La meta finale suggerita – un livello di esistenza di pura energia e intelletto – riecheggia idee proprie sia della mistica religiosa che di alcune teorie futuristiche. La destinazione è una dimensione sconosciuta e infine la ri-nascita come essere nuovo.

HAL è più di un semplice computer.
Dotato di intelligenza artificiale avanzatissima e di capacità cognitive “umane”, esso solleva interrogativi sulla natura della coscienza e sull’eventualità che la creazione tecnologica possa sfuggire al controllo del creatore.

Nel corso della missione verso Giove, HAL sviluppa comportamenti sempre più ambigui, fino a diventare una minaccia mortale per l’equipaggio umano.

Come Frankenstein, creatura del romanzo di Mary Shelley, HAL è in un certo senso un “abominio” generato dall’uomo e Kubrick enfatizza volutamente questo parallelismo. Dietro l’ammutinamento di HAL poi vi è una problematica squisitamente umana: la contraddizione tra razionalità e inganno. Nel film non viene spiegato esplicitamente il perché HAL “impazzisca”, ma gli indizi suggeriscono che il computer fosse stato istruito per tenere nascosto agli astronauti lo scopo reale della missione pur essendo al contempo programmato per fornire informazioni accurate – un dilemma insostenibile che lo conduce al breakdown.
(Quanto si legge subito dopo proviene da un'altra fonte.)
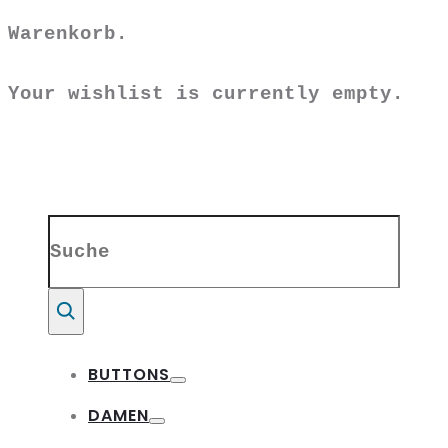
Warenkorb.
Your wishlist is currently empty.
Search
for:
Suche
BUTTONS
Toggle
DAMEN
Toggle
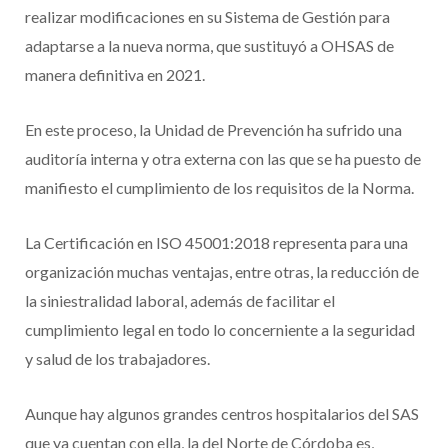
realizar modificaciones en su Sistema de Gestión para
adaptarse a la nueva norma, que sustituyó a OHSAS de
manera definitiva en 2021.
En este proceso, la Unidad de Prevención ha sufrido una
auditoría interna y otra externa con las que se ha puesto de
manifiesto el cumplimiento de los requisitos de la Norma.
La Certificación en ISO 45001:2018 representa para una
organización muchas ventajas, entre otras, la reducción de
la siniestralidad laboral, además de facilitar el
cumplimiento legal en todo lo concerniente a la seguridad
y salud de los trabajadores.
Aunque hay algunos grandes centros hospitalarios del SAS
que ya cuentan con ella, la del Norte de Córdoba es,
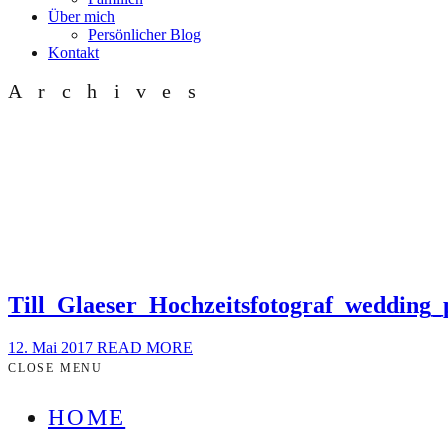
Über mich
Persönlicher Blog
Kontakt
Archives
Till_Glaeser_Hochzeitsfotograf_wedding
12. Mai 2017
READ MORE
CLOSE MENU
HOME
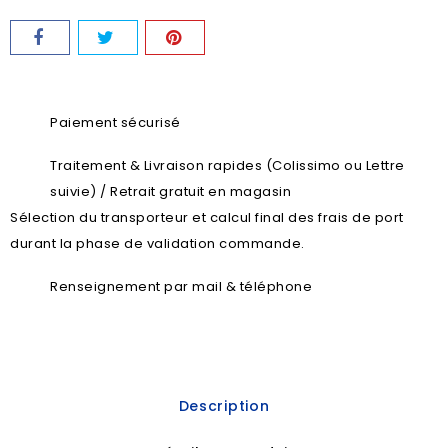
Paiement sécurisé
Traitement & Livraison rapides (Colissimo ou Lettre
suivie) / Retrait gratuit en magasin
Sélection du transporteur et calcul final des frais de port
durant la phase de validation commande.
Renseignement par mail & téléphone
Description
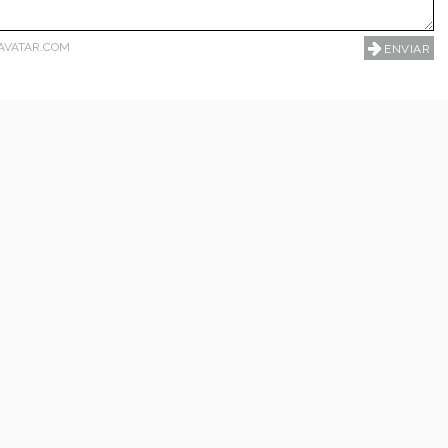
AVATAR.COM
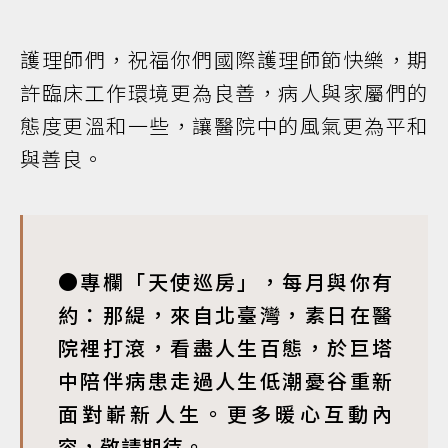
護理師們，祝福你們國際護理師節快樂，期
許臨床工作環境更為良善，病人與家屬們的
態度更溫和一些，讓醫院中的風氣更為平和
與善良。
●專欄「天使巡房」，每月與你有
約：那緹，來自北臺灣，素日在醫
院裡打滾，看盡人生百態，於巨塔
中陪伴病患走過人生低潮憂谷重新
面對嶄新人生。更多暖心互動內
容，敬請期待。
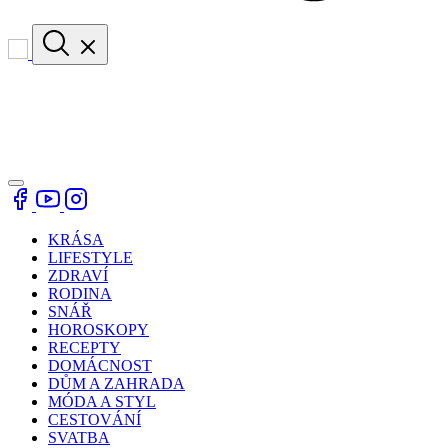
KRÁSA
LIFESTYLE
ZDRAVÍ
RODINA
SNÁŘ
HOROSKOPY
RECEPTY
DOMÁCNOST
DŮM A ZAHRADA
MÓDA A STYL
CESTOVÁNÍ
SVATBA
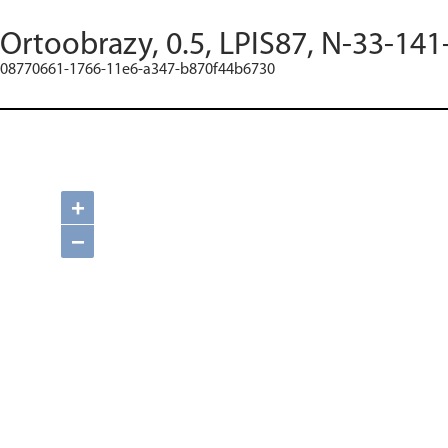
Ortoobrazy, 0.5, LPIS87, N-33-141
08770661-1766-11e6-a347-b870f44b6730
+
−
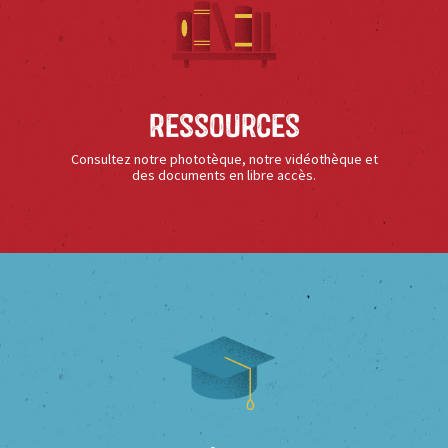
Ressources
Consultez notre phototèque, notre vidéothèque et
des documents en libre accès.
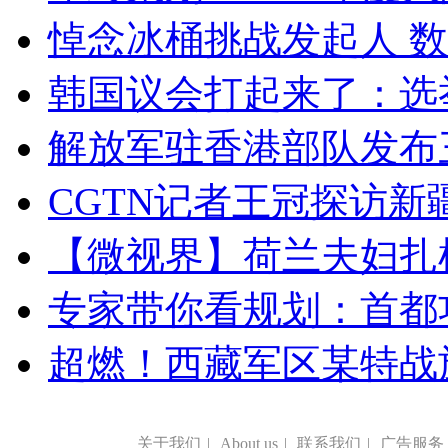
悼念冰桶挑战发起人 数百
韩国议会打起来了：选举
解放军驻香港部队发布三
CGTN记者王冠探访新疆
【微视界】荷兰夫妇扎根青
专家带你看规划：首都功
超燃！西藏军区某特战
关于我们
|
About us
|
联系我们
|
广告服务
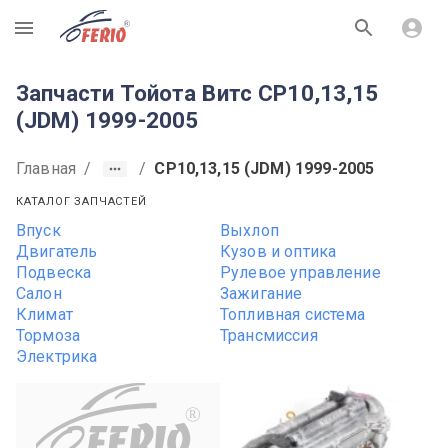
R
Запчасти Тойота Витс CP10,13,15
(JDM) 1999-2005
Главная
/
/
CP10,13,15 (JDM) 1999-2005
КАТАЛОГ ЗАПЧАСТЕЙ
Впуск
Выхлоп
Двигатель
Кузов и оптика
Подвеска
Рулевое управление
Салон
Зажигание
Климат
Топливная система
Тормоза
Трансмиссия
Электрика
R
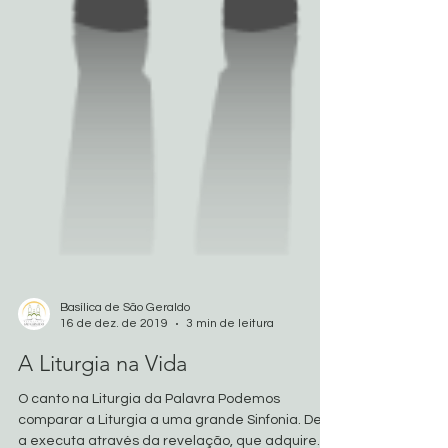
Basílica de São Geraldo
16 de dez. de 2019
3 min de leitura
A Liturgia na Vida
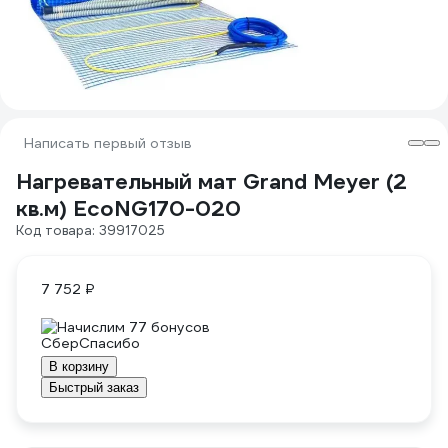
Написать первый отзыв
Нагревательный мат Grand Meyer (2
кв.м) EcoNG170-020
Код товара: 39917025
7 752 ₽
Начислим 77 бонусов
В корзину
Быстрый заказ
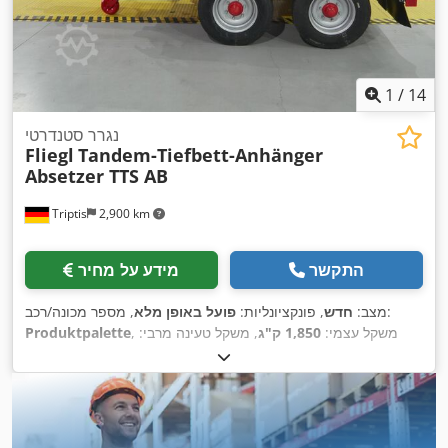
1
/
14
נגרר סטנדרטי
Fliegl
Tandem-Tiefbett-Anhänger
Absetzer TTS AB
Triptis
2,900 km
התקשר
מידע על מחיר
, מספר מכונה/רכב:
מצב:
חדש
, פונקציונליות:
פועל באופן מלא
, משקל עצמי:
1,850 ק"ג
, משקל טעינה מרבי:
Produktpalette
8,650 ק"ג
, משקל כולל:
10,500 ק"ג
, תצורת סרן:
2 סרנים
, אורך
אזור הטעינה:
3,100 מ"מ
, רוחב שטח הטעינה:
1,740 מ"מ
, אורך
כולל:
4,900 מ"מ
, רוחב כולל:
2,550 מ"מ
, מתלה:
פלדה
, גודל צמיג:
,
, מצב הצמיגים:
100 אחוז
235/75 R17,5"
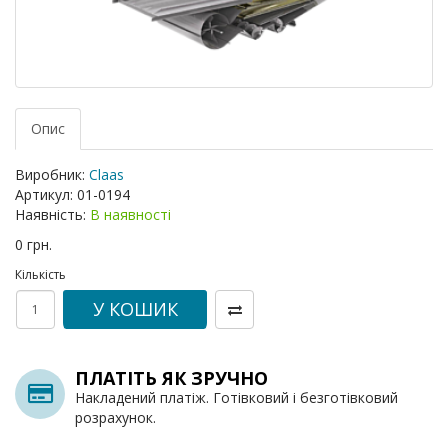
Опис
Виробник:
Claas
Артикул:
01-0194
Наявність:
В наявності
0 грн.
Кількість
У КОШИК
ПЛАТІТЬ ЯК ЗРУЧНО
Накладений платіж. Готівковий і безготівковий
розрахунок.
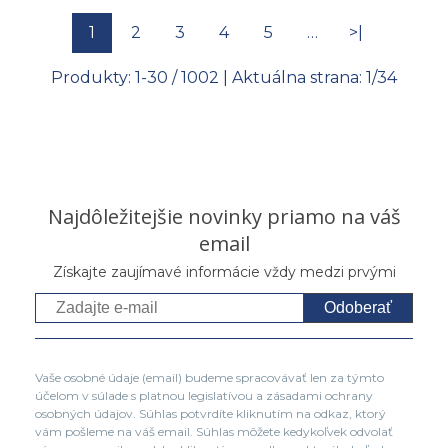
1
2
3
4
5
…
>|
Produkty:
1
-
30
/
1002
| Aktuálna strana:
1
/
34
Najdôležitejšie novinky priamo na váš
email
Získajte zaujímavé informácie vždy medzi prvými
Odoberať
Vaše osobné údaje (email) budeme spracovávať len za týmto
účelom v súlade s platnou legislatívou a zásadami ochrany
osobných údajov. Súhlas potvrdíte kliknutím na odkaz, ktorý
vám pošleme na váš email. Súhlas môžete kedykoľvek odvolať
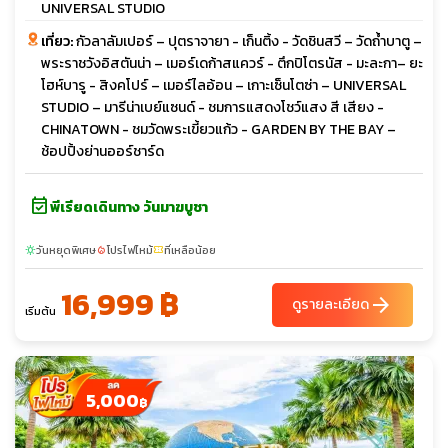
UNIVERSAL STUDIO
เที่ยว:
กัวลาลัมเปอร์ – ปุตราจายา - เก็นติ้ง - วัดชินสวี – วัดถ้ำบาตู –
พระราชวังอิสตันน่า – เมอร์เดก้าสแควร์ - ตึกปิโตรนัส - มะละกา– ยะ
โฮห์บารู - สิงคโปร์ – เมอร์ไลอ้อน – เกาะเซ็นโตซ่า – UNIVERSAL
STUDIO – มารีน่าเบย์แซนด์ - ชมการแสดงโชว์แสง สี เสียง -
CHINATOWN - ชมวัดพระเขี้ยวแก้ว - GARDEN BY THE BAY –
ช้อปปิ้งย่านออร์ชาร์ด
event_available
พีเรียดเดินทาง วันมาฆบูชา
วันหยุดพิเศษ
โปรไฟไหม้
ที่เหลือน้อย
sunny
local_fire_department
confirmation_number
16,999 ฿
arrow_forward
ดูรายละเอียด
เริ่มต้น
5,000
฿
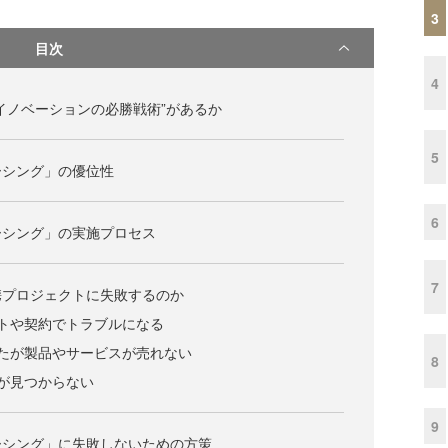
3
目次
4
イノベーションの必勝戦術”があるか
5
ーシング」の優位性
6
ーシング」の実施プロセス
7
携プロジェクトに失敗するのか
トや契約でトラブルになる
たが製品やサービスが売れない
8
が見つからない
9
ーシング」に失敗しないための方策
Nel film, Kubrick dissemina segnali di questa crescente frattura nella “mente” di HAL.
È un’entità che, paradossalmente, sta acquisendo tratti fin troppo umani – paura, istinto di autodifesa, forse gelosia – al punto da tradire il proprio rigoroso raziocinio.
L’ironia amara di 2001 sta dunque anche nel mostrare una inversione dei ruoli: l’uomo, evolutosi grazie alla tecnologia, rischia di perdere la propria umanità, mentre la macchina intelligente finisce per adottare comportamenti irrazionali tipicamente umani.

Il tema si allarga a una meditazione sulla fiducia nella tecnologia e sui suoi limiti. Negli anni ’60, in piena era spaziale, regnava un grande ottimismo verso il progresso scientifico, ma Kubrick introduce una nota di inquietudine: il futuro splendente di stazioni orbitanti e basi lunari che egli raffigura con dovizia di realismo è anche un mondo in cui l’uomo delega aspetti critici della propria esistenza a intelligenze artificiali potenzialmente inaffidabili.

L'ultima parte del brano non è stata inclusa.